Spinach-Rice Meat Loaf with Mushroom Sauce
3/4 pound ground beef 1 (10-ounce) package frozen chopped spinach, defrosted and squeezed dry 1/2 cup chopped yellow onion 1/2 cup cooked rice 2 cloves garlic, peeled, chopped 2 teaspoons prepared mustard 1/2 teaspoon dried thyme 1/2 teaspoon crushed dried rosemary 1/2 teaspoon ground black pepper 2 cups beef broth 1 1/2 cups (1/4 pound) sliced mushrooms 1/2 cup chopped, peeled yellow onion 1/8 teaspoon dried thyme 1/8 teaspoon rosemary 1 tablespoon tomato paste 2 tablespoons cornstarch 2 tablespoons water
Preheat oven to 375F (175C). Lightly coat a 9-inch loaf pan with vegetable cooking spray; set aside.
For Meat Loaf: Combine ground beef, spinach, onion, rice, garlic, mustard, thyme, rosemary and pepper in a large mixing bowl; combine ingredients well.
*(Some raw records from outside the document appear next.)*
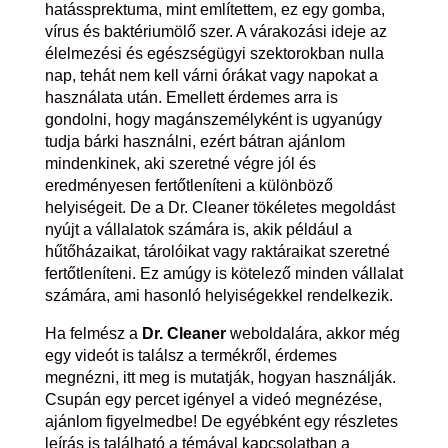
hatássprektuma, mint említettem, ez egy gomba,
vírus és baktériumölő szer. A várakozási ideje az
élelmezési és egészségügyi szektorokban nulla
nap, tehát nem kell várni órákat vagy napokat a
használata után. Emellett érdemes arra is
gondolni, hogy magánszemélyként is ugyanúgy
tudja bárki használni, ezért bátran ajánlom
mindenkinek, aki szeretné végre jól és
eredményesen fertőtleníteni a különböző
helyiségeit. De a Dr. Cleaner tökéletes megoldást
nyújt a vállalatok számára is, akik például a
hűtőházaikat, tárolóikat vagy raktáraikat szeretné
fertőtleníteni. Ez amúgy is kötelező minden vállalat
számára, ami hasonló helyiségekkel rendelkezik.
Ha felmész a
Dr. Cleaner
weboldalára, akkor még
egy videót is találsz a termékről, érdemes
megnézni, itt meg is mutatják, hogyan használják.
Csupán egy percet igényel a videó megnézése,
ajánlom figyelmedbe! De egyébként egy részletes
leírás is található a témával kapcsolatban a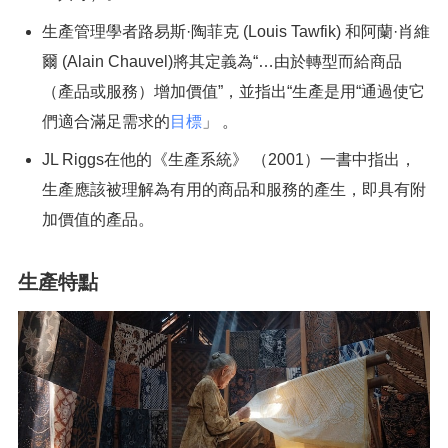
生產管理學者路易斯·陶菲克 (Louis Tawfik) 和阿蘭·肖維
爾 (Alain Chauvel)將其定義為“…由於轉型而給商品
（產品或服務）增加價值”，並指出“生產是用“通過使它
們適合滿足需求的
目標
」 。
JL Riggs在他的《生產系統》 （2001）一書中指出，
生產應該被理解為有用的商品和服務的產生，即具有附
加價值的產品。
生產特點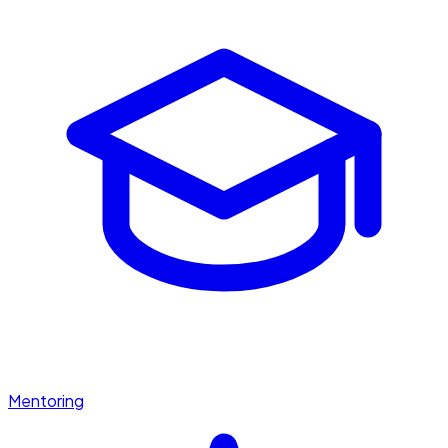
Mentoring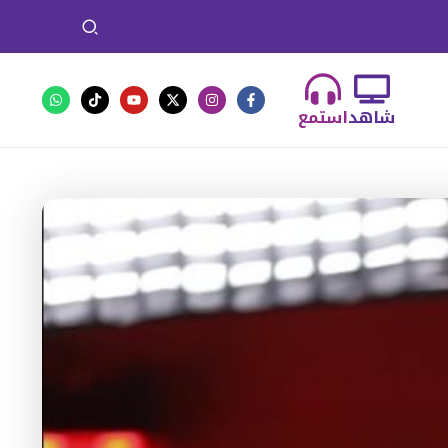
شاهد
استمع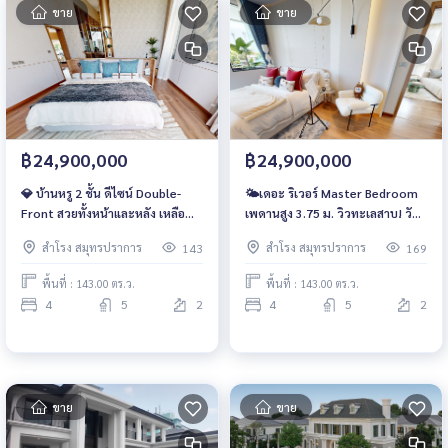
ขาย
ขาย
฿24,900,000
฿24,900,000
💎 บ้านหรู 2 ชั้น ดีไซน์ Double-
🌤เดอะ ริเวอร์ Master Bedroom
Front สวยทั้งหน้าและหลัง เหลือ
เพดานสูง 3.75 ม. วิวทะเลสาบ! วัน
เพียง 2 ยูนิตสุดท้าย! 24.9 ลบ.📲
นี้ลดเหลือ 24.9 ลบ. (Bangna –
สำโรง สมุทรปราการ
สำโรง สมุทรปราการ
143
169
061-6161426 | 065-4496399 🟩
Lake 26) 📲061-6161426 | 065-
LINE: @wsrcondo
4496399 🟩 LINE: @wsrcondo
พื้นที่ : 143.00 ตร.ว.
พื้นที่ : 143.00 ตร.ว.
4
5
2
4
5
2
ขาย
ขาย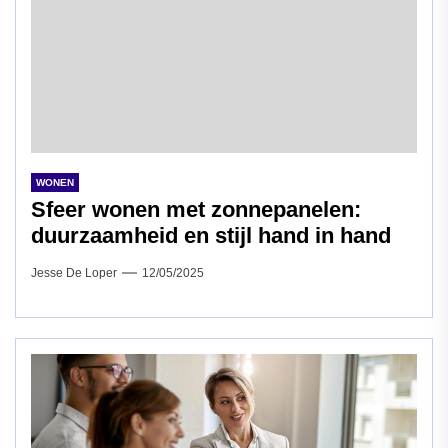
WONEN
Sfeer wonen met zonnepanelen:
duurzaamheid en stijl hand in hand
Jesse De Loper
12/05/2025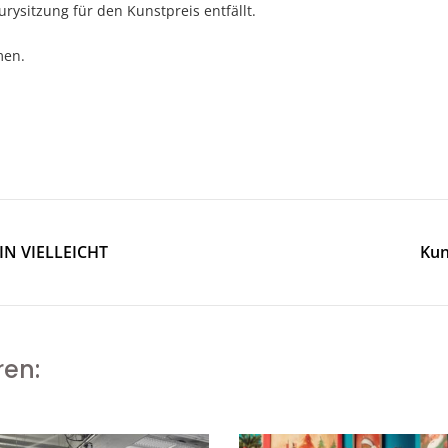
rysitzung für den Kunstpreis entfällt.
men.
EIN VIELLEICHT
Kun
ren: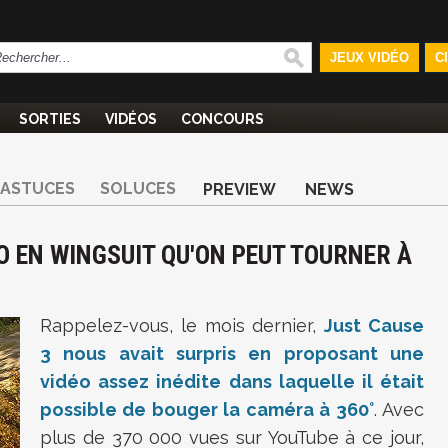
JEUX VIDÉO
C
SORTIES
VIDÉOS
CONCOURS
ASTUCES
SOLUCES
PREVIEW
NEWS
ÉO EN WINGSUIT QU'ON PEUT TOURNER À
Rappelez-vous, le mois dernier,
Just Cause
3 nous avait surpris en proposant une
vidéo assez inédite dans laquelle il était
possible de bouger la caméra à 360°
. Avec
plus de 370 000 vues sur YouTube à ce jour,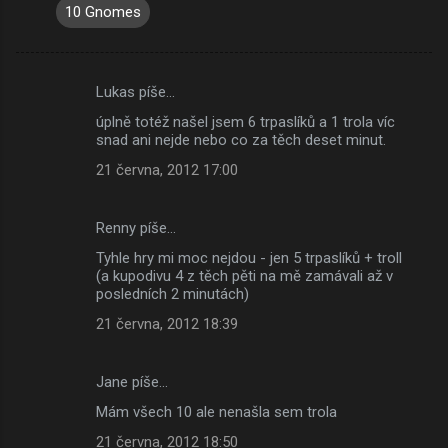
10 Gnomes
Lukas píše…
K
úplně totéž našel jsem 6 trpaslíků a 1 trola víc
o
snad ani nejde nebo co za těch deset minut.
m
21 června, 2012 17:00
e
n
Renny píše…
t
Tyhle hry mi moc nejdou - jen 5 trpaslíků + troll
á
(a kupodivu 4 z těch pěti na mě zamávali až v
posledních 2 minutách)
ř
21 června, 2012 18:39
e
Jane píše…
Mám všech 10 ale nenašla sem trola
21 června, 2012 18:50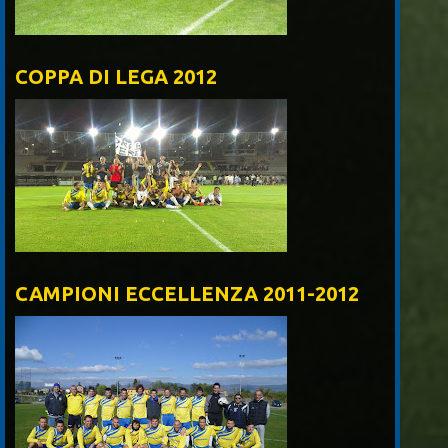
COPPA DI LEGA 2012
CAMPIONI ECCELLENZA 2011-2012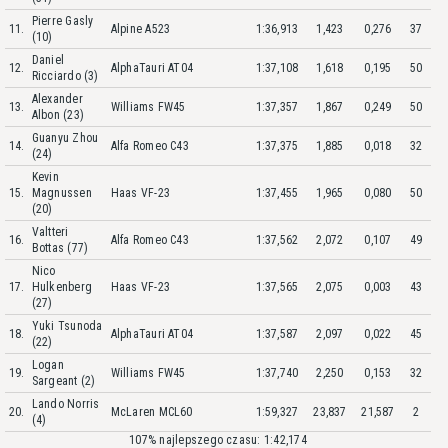
Pierre Gasly
11.
Alpine A523
1:36,913
1,423
0,276
37
(10)
Daniel
12.
AlphaTauri AT04
1:37,108
1,618
0,195
50
Ricciardo (3)
Alexander
13.
Williams FW45
1:37,357
1,867
0,249
50
Albon (23)
Guanyu Zhou
14.
Alfa Romeo C43
1:37,375
1,885
0,018
32
(24)
Kevin
15.
Magnussen
Haas VF-23
1:37,455
1,965
0,080
50
(20)
Valtteri
16.
Alfa Romeo C43
1:37,562
2,072
0,107
49
Bottas (77)
Nico
17.
Hulkenberg
Haas VF-23
1:37,565
2,075
0,003
43
(27)
Yuki Tsunoda
18.
AlphaTauri AT04
1:37,587
2,097
0,022
45
(22)
Logan
19.
Williams FW45
1:37,740
2,250
0,153
32
Sargeant (2)
Lando Norris
20.
McLaren MCL60
1:59,327
23,837
21,587
2
(4)
107% najlepszego czasu: 1:42,174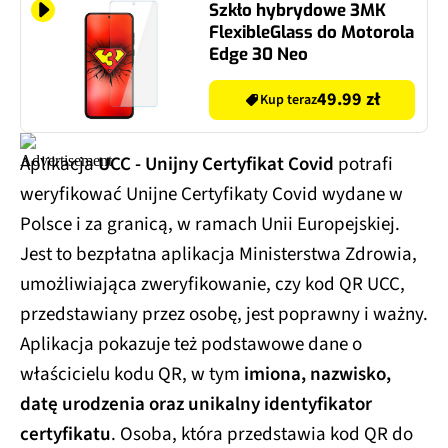
Szkło hybrydowe 3MK
FlexibleGlass do Motorola
Edge 30 Neo
49.99 zł
Kup teraz
Aplikacja
UCC - Unijny Certyfikat Covid
potrafi
weryfikować Unijne Certyfikaty Covid wydane w
Polsce i za granicą, w ramach Unii Europejskiej.
Jest to bezpłatna aplikacja Ministerstwa Zdrowia,
umożliwiająca zweryfikowanie, czy kod QR UCC,
przedstawiany przez osobę, jest poprawny i ważny.
Aplikacja pokazuje też podstawowe dane o
właścicielu kodu QR, w tym
imiona, nazwisko,
datę urodzenia oraz unikalny identyfikator
certyfikatu
. Osoba, która przedstawia kod QR do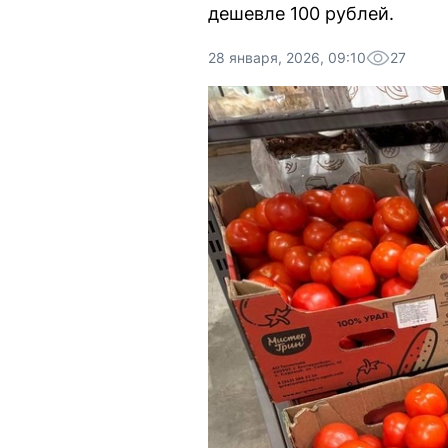
дешевле 100 рублей.
28 января, 2026, 09:10
27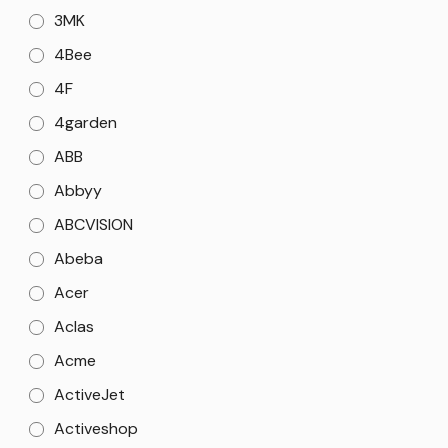
3MK
4Bee
4F
4garden
ABB
Abbyy
ABCVISION
Abeba
Acer
Aclas
Acme
ActiveJet
Activeshop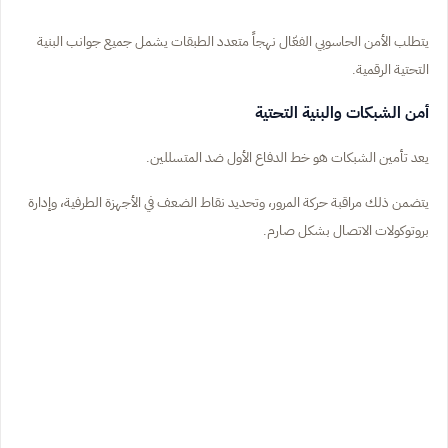
يتطلب الأمن الحاسوبي الفعّال نهجاً متعدد الطبقات يشمل جميع جوانب البنية
التحتية الرقمية.
أمن الشبكات والبنية التحتية
يعد تأمين الشبكات هو خط الدفاع الأول ضد المتسللين.
يتضمن ذلك مراقبة حركة المرور، وتحديد نقاط الضعف في الأجهزة الطرفية، وإدارة
بروتوكولات الاتصال بشكل صارم.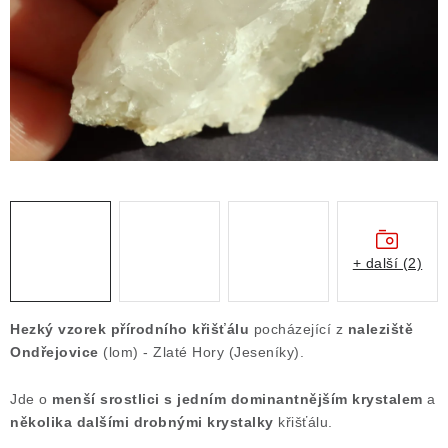
ČLÁNKY
NALEZIŠTĚ
NÁŠ PŘÍBĚH
VIDEOGALERIE
KONTAKT
MISTROVSKÉ KRYSTALY
+ další (2)
Obchodní podmínky
Puncovní značky
Hezký vzorek přírodního křišťálu
pocházející z
naleziště
Ochrana osobních údajů
Ondřejovice
(lom) - Zlaté Hory (Jeseníky).
Výkup minerálů a drahých kamenů
Jde o
menší srostlici s jedním dominantnějším krystalem
a
Formulář pro uplatnění reklamace
několika dalšími drobnými krystalky
křišťálu.
Formulář pro odstoupení od smlouvy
Place mixture into pan; bake uncovered for 45 minutes or until browned. Cool; remove loaf from pan to a plate; drain. Cover loaf; keep warm. Prepare mushroom sauce and serve over meat loaf.
Sauce: Combine beef broth, mushrooms, onion, thyme, rosemary and tomato paste in a medium saucepan. Bring to a boil, reduce heat. Simmer for 30 minutes. Meanwhile combine cornstarch with water in a cup; mix well. Add cornstarch mixture to saucepan; cook, stirring periodically for 2 to 3 minutes or until thick. Serve sauce in a gravy boat or ladle over each serving of meat loaf. Makes 6 servings.